When a habeas petitioner challenges a conviction pursuant to which he is no longer incarcerated, collateral consequences sufficient to the satisfy the case or controversy requirement will generally be presumed. See Sibron v. New York, 392 U.S. 40, 55 (1968). The United States Supreme Court, however, has declined to extend this presumption of collateral consequences to parole revocations. See Spencer, 523 U.S. at 12-14; see also Lane v. Williams, 455 U.S. 624, 632-33 (1982). When a habeas petitioner challenges a parole revocation but has completed the sentenced imposed upon revocation, the petitioner bears the burden of demonstrating the existence of actual collateral consequences arising from the parole revocation. Spencer, 523 U.S. at 12-14; see also Prowell v. Hemingway, 234 F.3d 1269, 2000 WL 1679451, *1 (6th Cir. Nov. 1, 2000) (unpublished). Absent such a showing, the claims are rendered moot by completion of the imprisonment term imposed for the parole revocation.
The Court notes that claims of detriment in a future parole or sentencing proceeding, impeachment in a future criminal or civil proceeding, use against the petitioner as a defendant in a future criminal proceeding, and possible effects on filing a civil rights lawsuit under 42 U.S.C. § 1983 do not constitute sufficient proof of collateral consequences in the parole revocation context. See Spencer, 523 U.S. at 14-16.
Petitioner in this case completed the sentence imposed upon him by the revocation of his parole on May 29, 2001 as he was re-released on parole in November, 2002. He has not shown that he suffers continuing collateral consequences flowing from the challenged parole decision. Any injury that Petitioner suffered during the May, 2001 parole proceedings cannot be redressed by a favorable judicial decision from this court. Petitioner's habeas claims have thus been rendered moot and his petition must therefore be denied.

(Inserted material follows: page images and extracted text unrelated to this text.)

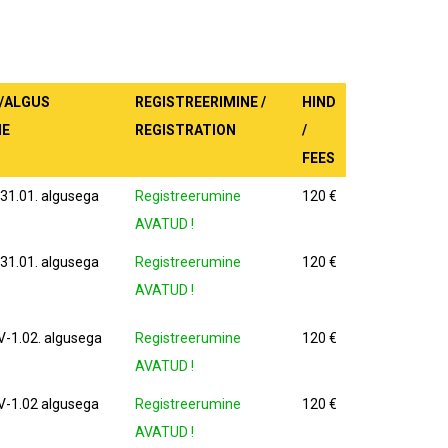
/ALGUS
REGISTREERIMINE /
HIND
ME
REGISTRATION
/
FEES
1.01. algusega
Registreerumine
120 €
AVATUD !
1.01. algusega
Registreerumine
120 €
AVATUD !
1.02. algusega
Registreerumine
120 €
AVATUD !
-1.02 algusega
Registreerumine
120 €
AVATUD !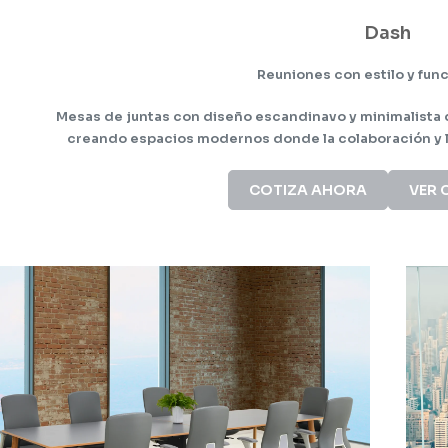
Dash
Reuniones con estilo y func
Mesas de juntas con diseño escandinavo y minimalista 
creando espacios modernos donde la colaboración y l
COTIZA AHORA
VER 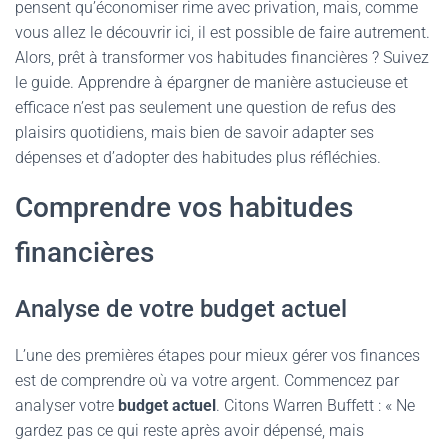
pensent qu’économiser rime avec privation, mais, comme
vous allez le découvrir ici, il est possible de faire autrement.
Alors, prêt à transformer vos habitudes financières ? Suivez
le guide. Apprendre à épargner de manière astucieuse et
efficace n’est pas seulement une question de refus des
plaisirs quotidiens, mais bien de savoir adapter ses
dépenses et d’adopter des habitudes plus réfléchies.
Comprendre vos habitudes
financières
Analyse de votre budget actuel
L’une des premières étapes pour mieux gérer vos finances
est de comprendre où va votre argent. Commencez par
analyser votre
budget actuel
. Citons Warren Buffett : « Ne
gardez pas ce qui reste après avoir dépensé, mais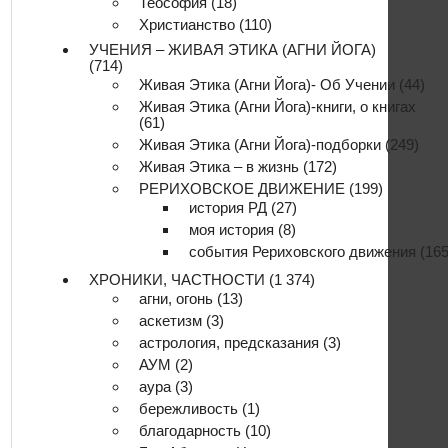
Теософия
(18)
Христианство
(110)
УЧЕНИЯ – ЖИВАЯ ЭТИКА (АГНИ ЙОГА)
(714)
Живая Этика (Агни Йога)- Об Учении
(44)
Живая Этика (Агни Йога)-книги, о книгах
(61)
Живая Этика (Агни Йога)-подборки
(249)
Живая Этика – в жизнь
(172)
РЕРИХОВСКОЕ ДВИЖЕНИЕ
(199)
история РД
(27)
моя история
(8)
события Рериховского движения
(165
ХРОНИКИ, ЧАСТНОСТИ
(1 374)
агни, огонь
(13)
аскетизм
(3)
астрология, предсказания
(3)
АУМ
(2)
аура
(3)
бережливость
(1)
благодарность
(10)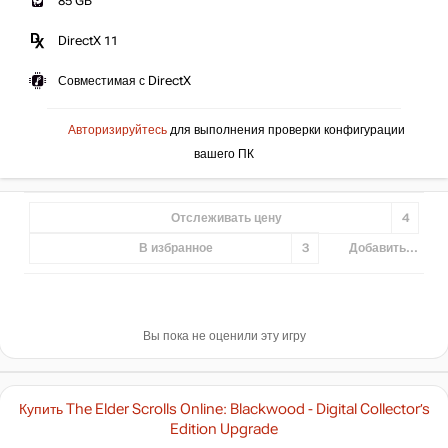
85 GB
DirectX 11
Совместимая с DirectX
Авторизируйтесь
для выполнения проверки конфигурации
вашего ПК
Отслеживать цену
4
В избранное
3
Добавить...
Вы пока не оценили эту игру
Купить The Elder Scrolls Online: Blackwood - Digital Collector’s
Edition Upgrade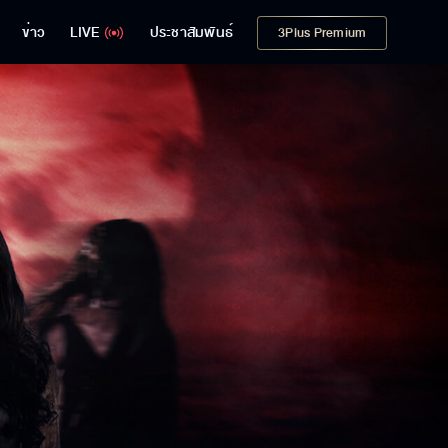
ข่าว
LIVE
ประชาสัมพันธ์
3Plus Premium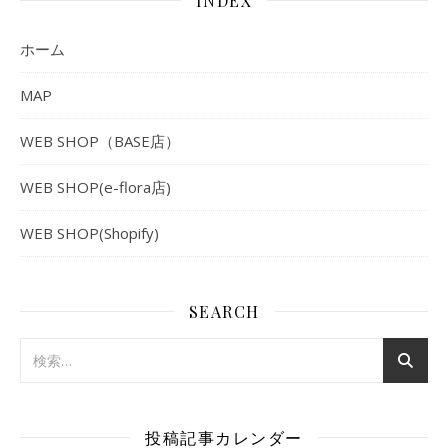
INDEX
ホーム
MAP
WEB SHOP（BASE店）
WEB SHOP(e-flora店)
WEB SHOP(Shopify)
SEARCH
投稿記事カレンダー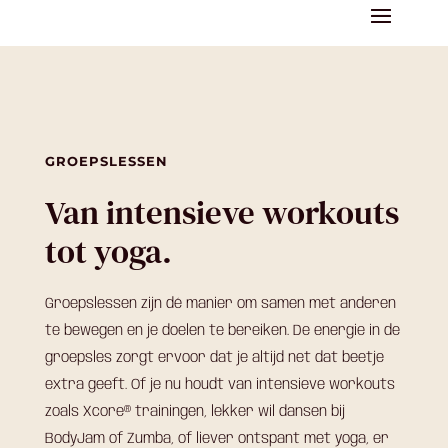
GROEPSLESSEN
Van intensieve workouts
tot yoga.
Groepslessen zijn dé manier om samen met anderen
te bewegen en je doelen te bereiken. De energie in de
groepsles zorgt ervoor dat je altijd net dat beetje
extra geeft. Of je nu houdt van intensieve workouts
zoals Xcore® trainingen, lekker wil dansen bij
BodyJam of Zumba, of liever ontspant met yoga, er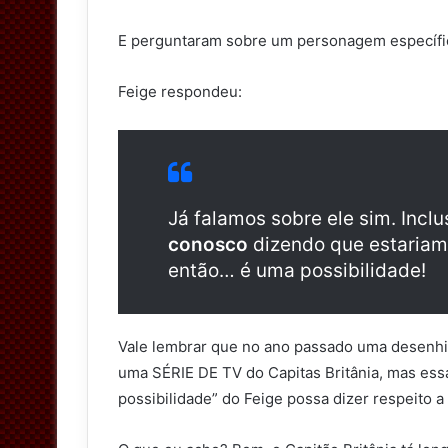
t
E perguntaram sobre um personagem específi
t
e
Feige respondeu:
r
Já falamos sobre ele sim. Inclu
conosco
dizendo que estariam
então… é uma possibilidade!
Vale lembrar que no ano passado uma desenhis
uma SÉRIE DE TV do Capitas Britânia, mas essa
possibilidade” do Feige possa dizer respeito a 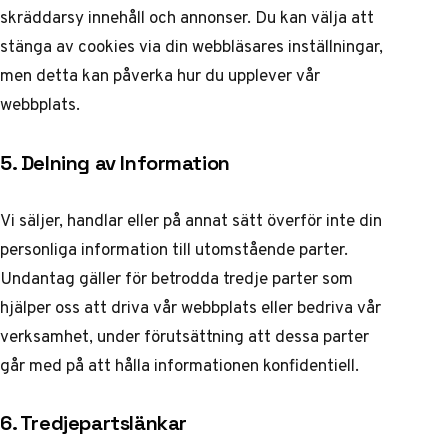
skräddarsy innehåll och annonser. Du kan välja att
stänga av cookies via din webbläsares inställningar,
men detta kan påverka hur du upplever vår
webbplats.
5. Delning av Information
Vi säljer, handlar eller på annat sätt överför inte din
personliga information till utomstående parter.
Undantag gäller för betrodda tredje parter som
hjälper oss att driva vår webbplats eller bedriva vår
verksamhet, under förutsättning att dessa parter
går med på att hålla informationen konfidentiell.
6. Tredjepartslänkar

Because the court concludes that Petitioner's challenge to the revocation of his parole is moot, the court need not address the exhaustion issue or the merits of Petitioner's claims.
III. CONCLUSION
For the reasons stated, the court concludes that Petitioner's claims concerning his May 2001 parole revocation proceedings are now moot and he has not demonstrated that he is otherwise entitled to habeas relief from this court. Accordingly,IT IS ORDERED that the petition for writ of habeas corpus [Dkt. # 4] is DENIED and DISMISSED WITH PREJUDICE.